I follow Amanda silently through her apartment; I say silently because I’ve just removed my Converse – this is a strictly no-outdoor-shoes kind of place. There’s even a trite sign and rack just inside the front door in case you forget. I don’t mind, exactly. No, that’s a lie. It gets right up my nose; I find it pompous when people insist you take off your shoes. It’s not an Amanda-centric complaint though. It sets my teeth on edge whoever does it.
‘You cooked?’
We’re in her sleek white kitchen, which as a general rule sees very little in the way of food preparation. Amanda has many wonderful points, but her cooking skills aren’t legendary. She freely admits it: she’s a master of the microwave, a mistress of sushi home delivery and the queen of the Edinburgh restaurant scene – so why would she want to peel onions herself?
‘I have,’ she says, opening the fridge to pour me a glass of white.
‘Should I be scared?’
She arches her eyebrows at me. ‘You should be terribly complimentary and grateful, Jack. I’ve burned my finger for you.’
I watch her as she moves around the kitchen, holding the pre-prepared pack of green beans at arm’s length so she can read the microwave instructions on the back.
‘What’s on the menu?’
I don’t know why I’ve asked, because I know the answer is fish.
‘Cod,’ she says. ‘I’m baking it with lemon and parsley.’
‘Did you blow the dust off the oven before you used it?’
She rolls her eyes at me and I laugh.
‘I’m only looking out for you, it’s a fire hazard.’
‘Complimentary and grateful,’ she reminds me, and I get up and take the green beans from her.
‘Complimentary, huh?’ I kiss her bare shoulder. She’s wearing a strapless sundress with an apron over the top. ‘You look sexy in a pinny.’
‘The food, Jack,’ she says, turning her face to mine.

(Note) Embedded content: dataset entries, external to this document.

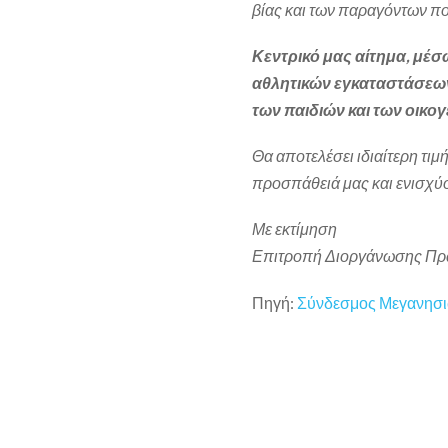
βίας και των παραγόντων πο
Κεντρικό μας αίτημα, μέσ
αθλητικών εγκαταστάσεω
των παιδιών και των οικογ
Θα αποτελέσει ιδιαίτερη τιμ
προσπάθειά μας και ενισχύ
Με εκτίμηση
Επιτροπή Διοργάνωσης Πρω
Πηγή:
Σύνδεσμος Μεγανησ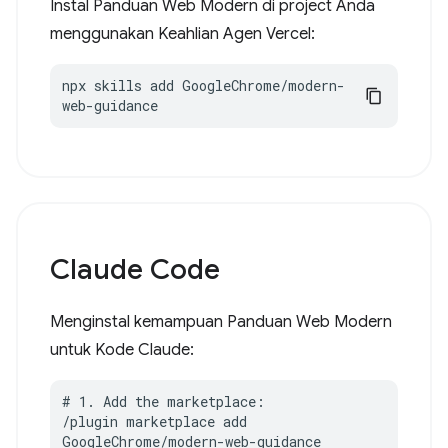
Instal Panduan Web Modern di project Anda
menggunakan Keahlian Agen Vercel:
npx skills add GoogleChrome/modern-
web-guidance
Claude Code
Menginstal kemampuan Panduan Web Modern
untuk Kode Claude:
# 1. Add the marketplace:

/plugin marketplace add 
GoogleChrome/modern-web-guidance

‘Okay. I’m grateful that you’ve cooked for me.’ I kiss her briefly. ‘And I’m grateful that you look like a blonde Swedish princess while you do it. I fancy thee rotten, Princess Amanda of Ikea.’

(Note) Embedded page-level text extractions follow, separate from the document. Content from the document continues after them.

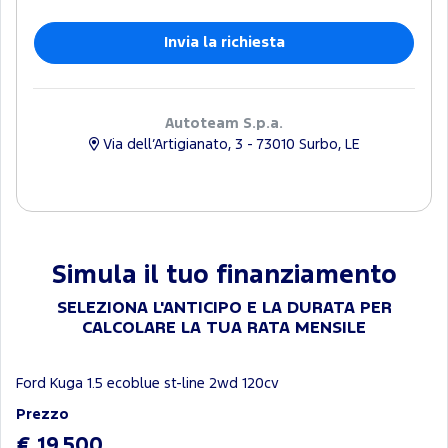
Autoteam S.p.a.
Via dell’Artigianato, 3 - 73010 Surbo, LE
Simula il tuo finanziamento
SELEZIONA L'ANTICIPO E LA DURATA PER
CALCOLARE LA TUA RATA MENSILE
Ford Kuga 1.5 ecoblue st-line 2wd 120cv
Prezzo
€ 19.500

She turns into my arms and kisses me properly, her tongue in my mouth.
‘That was most unladylike,’ I say when she’s finished, pulling on the ties of her apron until she slaps my hand away.
‘Make yourself useful,’ she says. ‘Go and lay the table out on the balcony.’
The table looks holiday-brochure perfect on Amanda’s holiday-brochure-perfect balcony. It’s typical of her mindset; Grassmarket commands the best views of the castle in the city, so she made sure she rented here.
I’m about to head back inside when my phone buzzes. I glance at it, hoping it’s not Lorne calling me in to cover for someone. I’m in luck; Sarah’s name flashes up. I click on the message, and lean on the balcony railings to read it.
Have you spoken to Laurie recently?
Well, that’s fucking cryptic. I check my watch. Surely it’s the middle of the night where she is? Probably pissed up at a beach party. I text back.
Not in a while. Go to bed!
Grassmarket reels out down below, bright and thronged with Saturday-night party people. My mobile buzzes again.
Call her, Jack. She and Oscar split up a couple of weeks ago, I wasn’t meant to tell you, but she needs her friends. I’m too far away to be any bloody use!
I stare at the screen, reading and rereading Sarah’s message as I slide down hard on to one of Amanda’s outdoor dining chairs.
Laurie and Oscar have split up. How can that be? I watched her marry him. She stood there in that church and told me and the rest of the world that he was the man she wanted to spend her life with.
What the hell happened? I send back, wondering if I’ve got time to call Sarah before dinner.
Stuff. Talk to her. It’s complicated.
Frustration rattles through me; Sarah’s words tell me nothing. Why’s she being so vague? Complicated? I’ll tell you what’s complicated. Standing on your girlfriend’s balcony reading a message from your ex about someone else you once kissed.
‘Jack?’ Amanda’s voice jolts me. ‘Can you fetch this please?’
I stare at my phone, my head full of questions, and then I make a snap decision and turn it off. This is my life now. I’ve got something here; my show is gaining fans, I care about the people I work with, and Amanda is … she’s everything any man could want.
I shove my phone in my pocket and go inside.